One of the many benefits of investing in any real estate opportunity is capitalizing on the property’s expected appreciation. Appreciation, or the increase in the value of your real estate investment, is the biggest and most exciting way to create long-term wealth. Appreciation can occur in various ways. Two of the main ways a multifamily commercial property can appreciate are:
1. Market Appreciation
2. Forced Appreciation
By now, most of us know about Market Appreciation: This is the appreciation of your real estate property over time. You might have experienced this in the past when the prices of homes in your neighborhood have increased. In most cases, this is the result of the overall market going up. A rising tide that lifts all of the boats! What you may not be familiar with is the concept of Forced Appreciation.
What is Forced Appreciation?
In the multifamily space (or apartment investing), Forced Appreciation is the secret ingredient that makes investing in apartment buildings so delicious! It is the increase in value through actions taken by the rental property owners. This occurs when we can force an increase in net operating income (NOI) by increasing revenue, decreasing expenses or both. Adding amenities, facilities and services along with capital improvements and steadily raising rents all increase NOI. By increasing the NOI, the value of the property is “forced” to increase exponentially.
To force an increase in value, it is critical to have the right team. Choosing the right property management team and picking assets with value-add opportunities in a growing market with favorable demographics are all keys to unlocking the most favorable valuation for any commercial real estate asset. The better a property is operated, the more money the investors will earn while owning it and the more the property will be worth.
There is no better way to immediately add value to a commercial real estate project than to make a force appreciation happen and unlock that additional value. If the property is improved just a little bit each year, the underlying increase in property value is exponential. Small changes definitely make a big difference!
Let’s look at an example:
Let’s say we have a 100 unit building in a city that supports a 6% cap rate. If rents are raised by just $25 per month on each apartment, the value of the property increases by a half of a million dollars. If rents are steadily raised by $25 per month over a 4-year period, we have increased the value of the property by $2 million!
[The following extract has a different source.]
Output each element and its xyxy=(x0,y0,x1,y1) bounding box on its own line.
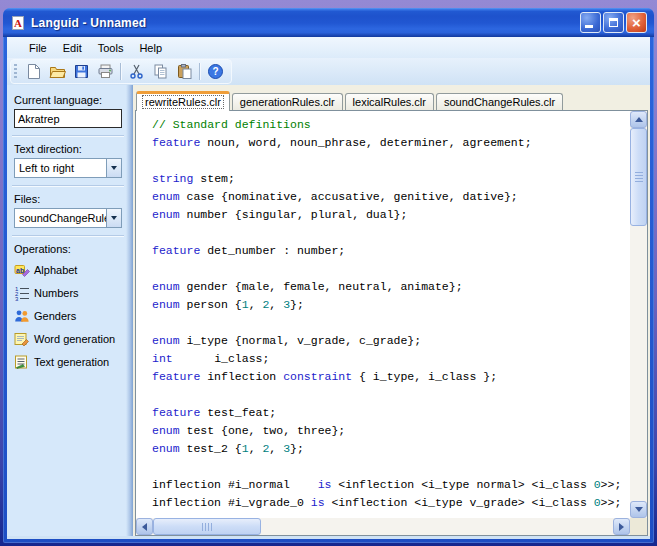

As you can see, with a slight increase in rental income, our property has appreciated by $500,000 in a matter of one year. So, imagine the amount of property appreciation if you cut down on property expenses and added a few extra services!
In the video below, our founder, Rob Overstreet takes a minute to talk about Forced Appreciation and how our investing partners benefit from it.
Properly done, this increase in real estate value can offer increases in cash flow and additional tax advantages. You don’t have to be a market speculator to profit from this. In fact, “forced” appreciation truly is the secret sauce and the number one way that millions are made in commercial real estate investment.